WHAT IS BEING ASKED: Leave out the pictures, then return the records word for word.

DATA EXTRACT:
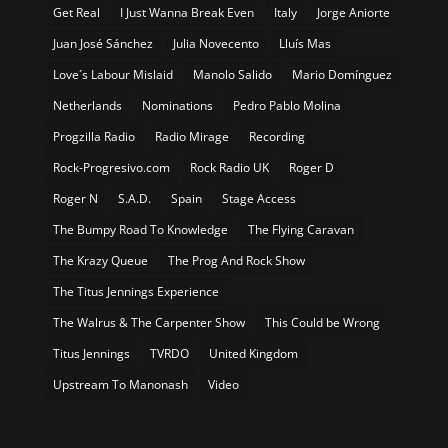
Get Real
I Just Wanna Break Even
Italy
Jorge Aniorte
Juan José Sánchez
Julia Novecento
Lluís Mas
Love´s Labour Mislaid
Manolo Salido
Mario Domínguez
Netherlands
Nominations
Pedro Pablo Molina
Progzilla Radio
Radio Mirage
Recording
Rock-Progresivo.com
Rock Radio UK
Roger D
Roger N
S.A.D.
Spain
Stage Access
The Bumpy Road To Knowledge
The Flying Caravan
The Krazy Queue
The Prog And Rock Show
The Titus Jennings Experience
The Walrus & The Carpenter Show
This Could be Wrong
Titus Jennings
TVRDO
United Kingdom
Upstream To Manonash
Video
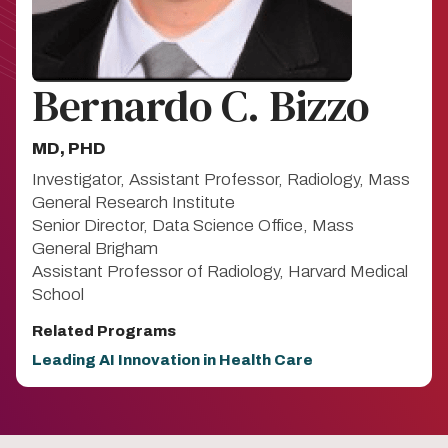
Bernardo C. Bizzo
MD, PHD
Investigator, Assistant Professor, Radiology, Mass
General Research Institute
Senior Director, Data Science Office, Mass
General Brigham
Assistant Professor of Radiology, Harvard Medical
School
Related Programs
Leading AI Innovation in Health Care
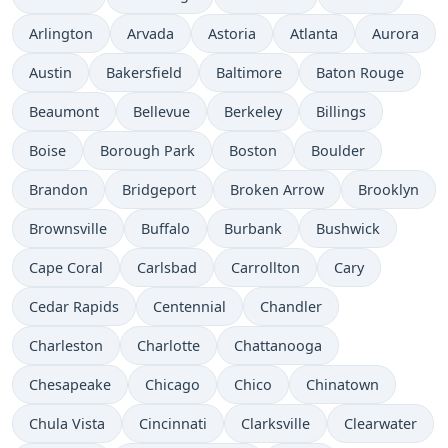
Arlington
Arvada
Astoria
Atlanta
Aurora
Austin
Bakersfield
Baltimore
Baton Rouge
Beaumont
Bellevue
Berkeley
Billings
Boise
Borough Park
Boston
Boulder
Brandon
Bridgeport
Broken Arrow
Brooklyn
Brownsville
Buffalo
Burbank
Bushwick
Cape Coral
Carlsbad
Carrollton
Cary
Cedar Rapids
Centennial
Chandler
Charleston
Charlotte
Chattanooga
Chesapeake
Chicago
Chico
Chinatown
Chula Vista
Cincinnati
Clarksville
Clearwater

TASK RESPONSE:
Get Real
I Just Wanna Break Even
Italy
Jorge Aniorte
Juan José Sánchez
Julia Novecento
Lluís Mas
Love´s Labour Mislaid
Manolo Salido
Mario Domínguez
Netherlands
Nominations
Pedro Pablo Molina
Progzilla Radio
Radio Mirage
Recording
Rock-Progresivo.com
Rock Radio UK
Roger D
Roger N
S.A.D.
Spain
Stage Access
The Bumpy Road To Knowledge
The Flying Caravan
The Krazy Queue
The Prog And Rock Show
The Titus Jennings Experience
The Walrus & The Carpenter Show
This Could be Wrong
Titus Jennings
TVRDO
United Kingdom
Upstream To Manonash
Video
Bernardo C. Bizzo
MD, PHD
Investigator, Assistant Professor, Radiology, Mass
General Research Institute
Senior Director, Data Science Office, Mass
General Brigham
Assistant Professor of Radiology, Harvard Medical
School
Related Programs
Leading AI Innovation in Health Care
Arlington
Arvada
Astoria
Atlanta
Aurora
Austin
Bakersfield
Baltimore
Baton Rouge
Beaumont
Bellevue
Berkeley
Billings
Boise
Borough Park
Boston
Boulder
Brandon
Bridgeport
Broken Arrow
Brooklyn
Brownsville
Buffalo
Burbank
Bushwick
Cape Coral
Carlsbad
Carrollton
Cary
Cedar Rapids
Centennial
Chandler
Charleston
Charlotte
Chattanooga
Chesapeake
Chicago
Chico
Chinatown
Chula Vista
Cincinnati
Clarksville
Clearwater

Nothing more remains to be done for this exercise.